I’m so fancy! You already know …
–Charli XCX on Iggy Azalea’s “Fancy”
I’m no fancy. I don’t play things cool.

Indicative of the spa experience — even this posed photo looks like it’s caught in an uncomfortable moment.

Also lovely personal hot tub — I now require these at every place I stay. No communal bathing facilities for this one! Not really, but reminds me of how my very cautious parents once told my preadolescent sisters and me that hot tubs were a great place to catch STIs from. Once, while we were staying at a Grand Hyatt, we did go in the spa, but only waded in up to our knees. By way of explanation, my little sister pointed to the mosaic tile “GH” logo on the bottom of the basin and loudly announced to a stranger: “We’re not going all the way in. GH stands for genital herpes.”
Conventional wisdom says that spas and salons provide relaxation and beauty. But on my latest trip there I realized they only give me anxiety and a makeup aesthetic that “It” the horror clown would deem garish.
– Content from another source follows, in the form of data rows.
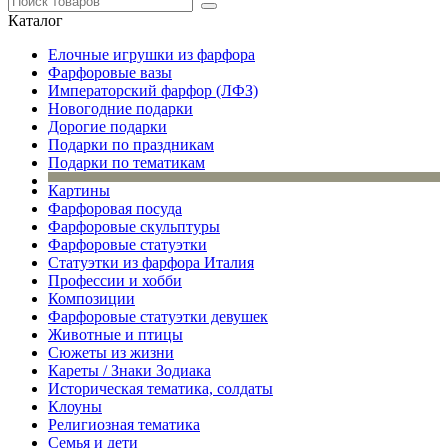
Каталог
Елочные игрушки из фарфора
Фарфоровые вазы
Императорский фарфор (ЛФЗ)
Новогодние подарки
Дорогие подарки
Подарки по праздникам
Подарки по тематикам
Картины
Фарфоровая посуда
Фарфоровые скульптуры
Фарфоровые статуэтки
Статуэтки из фарфора Италия
Профессии и хобби
Композиции
Фарфоровые статуэтки девушек
Животные и птицы
Сюжеты из жизни
Кареты / Знаки Зодиака
Историческая тематика, солдаты
Клоуны
Религиозная тематика
Семья и дети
And after! Not done in the same lighting, of course, and note Deepak’s complete boredom with my quest to document spa effects (he’s texting through my shoot!).
Let us go then, you and I, / When the evening is spread out against the sky / Like a patient etherized upon a table.
–T.S. Eliot, “The Love Song of J. Alfred Prufrock”

Food was everywhere, constantly. This may create a relaxed or anxious state, depending upon the person.
Let’s break the experience down. We all know the oneiric trope of showing up in a public place naked. Important presentation today, but oops! You’ve forgotten your clothes. This turn of events rightfully prompts anxiety.
And yet when you visit a spa, the first thing the attendant does is direct you to cast your perfectly good clothes off, don a blindfold and lie nude under a strange towel. Now, this sequence of events — strip down, surrender control, don blinders — could create a fun 9 1/2 Weeks vibe if played under different circumstances.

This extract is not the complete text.